The outcome of Saturday's National Democratic Congress (NDC) National Delegates' Congress may strengthen the power base of the founder of the party, former President Jerry John Rawlings, who seems to have lost the soul of the NDC after the decamping of his wife, Nana Konadu Agyemang Rawlings, from the governing party to form the National Democratic Party (NDP).
The NDC power structure will tilt in favour of the Rawlings camp as Kofi Portuphy, a National Co-ordinator for the National Disaster Management Organisation (NADMO), who is gunning for party chairman, and Kofi Adams, who is contesting to become the National Organiser, may sweep the ballots at the congress in the Baba Yara Sports Stadium in Kumasi, the heartland of the main opposition New Patriotic Party (NPP). Also, George Lawson, who has coalesced his electoral forces with the Rawlings camp, is in to retain his position as Deputy General Secretary.
But the upswing of the Rawlings campers will not augur well for NDC General Secretary Johnson Asiedu Nketiah who is an ally of current party National Organiser Yaw Boateng Gyan, who may lose, and current chairman Dr Kwabena Adjei, who may spring a surprise to retain his post. Abdallah Ishaq Farrakhan of the Obuasi Constituency is challenging Asiedu Nketiah's incumbency, but he will whip him squarely and massively. Nketiah, whose thin physical frame and ballistic utterances earned him the sobriquet 'General Mosquito,' is reported to have vowed to resign when Portuphy and Adams win.
When the dust settles post-congress, the NDC will not be the same in terms of the power and influence architecture of the party. The Rawlings axis, the Atta Mills-Ahwoi faction and the John Mahama bloc will have to do soul-searching to unite if the party wants to garner victory in the 2016 elections. Failure to unite may witness defections, disunity and disgruntlement, leading to a weak NDC going into the next polls with a trepidation about letting go power to the NPP.
The underdog contestants for the chair slot are Dan Abodakpi, a former Minister of Trade and Industry and ambassador to Malaysia, and Alhaji Huudu Yahya, a Vice Chairperson and former General Secretary. Other heatedly contested positions are the vice chair which Harry Zakkour, an entrepreneur and sports administrator, Alhaji Said Sinare, Ghana's ambassador to Egypt and former Vice-chair, and Anita Desosoo, immediate past women's organiser, Betty Mould Iddrisu and J. R. D Cobinna.

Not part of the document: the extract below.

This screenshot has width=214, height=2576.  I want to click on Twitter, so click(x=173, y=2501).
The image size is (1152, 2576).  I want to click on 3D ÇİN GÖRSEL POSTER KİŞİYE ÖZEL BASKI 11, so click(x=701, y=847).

The well-known contestants are Kojo Adu Asare, the immediate past Member of Parliament for Adentan and presidential staffer, who wants to be deputy General Secretary, and Koku Anyidoho, the Communications Director at the Presidency in late President Atta Mills, who likes to become deputy general secretary.
In all, 70 aspirants will be vying for 23 positions at the congress.